4.6 Linear Regression



Correlation


Define correlation

the relationship between 2 variables.

image with 7 scatter plots all in first quadrant coordinate planes with correlation coefficients labeled underneath. 1st: dots are basically in a straight line sloping down from left to right. This graph is labeled -1 . 2nd: dots are still sloping down from left to right but they are more scattered than the 1st plot. This graph is labeled -0.8 (weak negative correlation). 3rd:Random scattering of points but still largely decreasing from left to right--labeled -0.3. 4th: randomly scattered points with no clear direction--labeled 0. 5th: Random scattering of points but largely increasing from left to right--labeled 0.3. 6th: dots are still increasing from left to right but they are more linear than the previous graph. This graph is labeled 0.8. 7th: The dots are basically in a straight line sloping up from left to right. This graph is labeled 1.

Linear Regression

\(\hat y=b+mx\)

The regression equation expresses a relationship between x and y.
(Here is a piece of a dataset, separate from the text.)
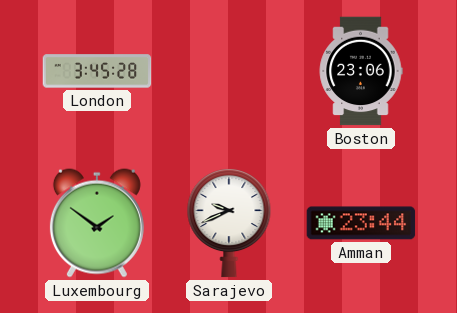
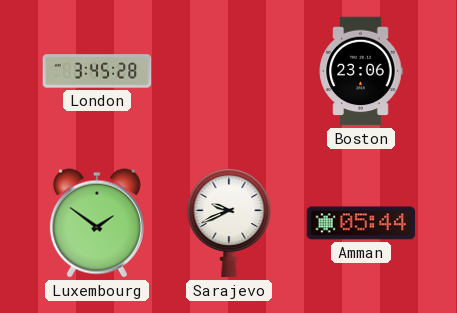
Amman: 23:44 -> 05:44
In the regression equation, what do each of these variables represent?


x:

the independent quantity

y:

the dependent quantity

m:

the slope

b:

the y-intercept

StatCrunch enter sample data in two columns, then select Stat → Regression → Simple Linear

  1. Cricket Chirping Frequency and Temperature: Load the chirping frequency data for the striped ground cricket at various ground temperatures. Construct a scatterplot, and run a Regression and Correlation Test using α = 0.01. Determine whether there is sufficient evidence to support a claim of a linear correlation between chirping frequency and ground temperature.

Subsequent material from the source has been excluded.